**TASK DETAILS**. When you reach the line with "Узнать цену" in the data below, begin printing lines exactly, and stop once the line with "Cтать партнером" has been printed.

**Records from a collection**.
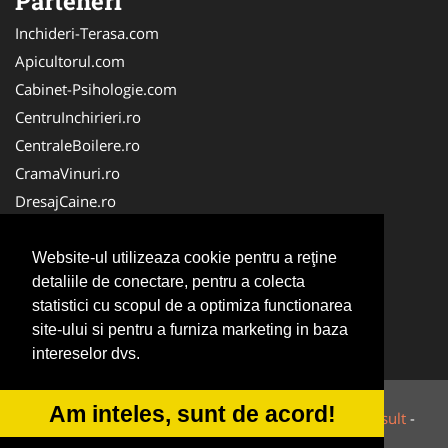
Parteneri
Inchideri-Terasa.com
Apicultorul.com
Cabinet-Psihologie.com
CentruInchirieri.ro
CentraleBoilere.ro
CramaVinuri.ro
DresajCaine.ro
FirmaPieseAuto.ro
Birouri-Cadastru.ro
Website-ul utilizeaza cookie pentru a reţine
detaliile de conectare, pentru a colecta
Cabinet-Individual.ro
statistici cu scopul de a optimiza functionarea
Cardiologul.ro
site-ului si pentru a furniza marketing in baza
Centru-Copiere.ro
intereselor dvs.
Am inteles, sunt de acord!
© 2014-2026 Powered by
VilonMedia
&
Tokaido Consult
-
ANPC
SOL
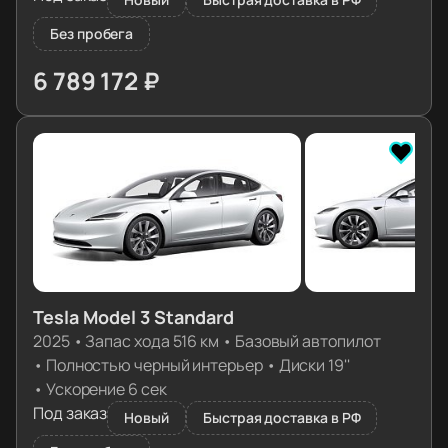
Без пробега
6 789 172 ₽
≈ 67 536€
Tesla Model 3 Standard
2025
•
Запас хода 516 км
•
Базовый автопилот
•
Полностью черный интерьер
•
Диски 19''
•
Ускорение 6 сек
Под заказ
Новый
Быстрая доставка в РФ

--

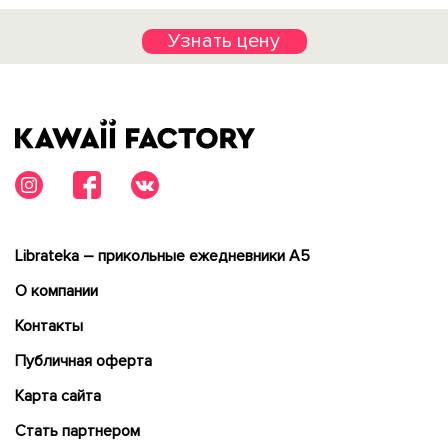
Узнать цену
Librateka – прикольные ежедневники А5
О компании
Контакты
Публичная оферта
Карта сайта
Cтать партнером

--

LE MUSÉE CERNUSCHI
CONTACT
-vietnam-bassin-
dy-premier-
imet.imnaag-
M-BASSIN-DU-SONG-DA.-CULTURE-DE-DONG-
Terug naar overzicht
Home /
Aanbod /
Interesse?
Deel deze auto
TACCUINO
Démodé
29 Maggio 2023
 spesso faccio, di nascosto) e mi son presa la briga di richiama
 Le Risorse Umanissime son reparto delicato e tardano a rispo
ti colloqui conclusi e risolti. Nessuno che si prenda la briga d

**EXERCISE ANSWER**.
Узнать цену
Librateka – прикольные ежедневники А5
О компании
Контакты
Публичная оферта
Карта сайта
Cтать партнером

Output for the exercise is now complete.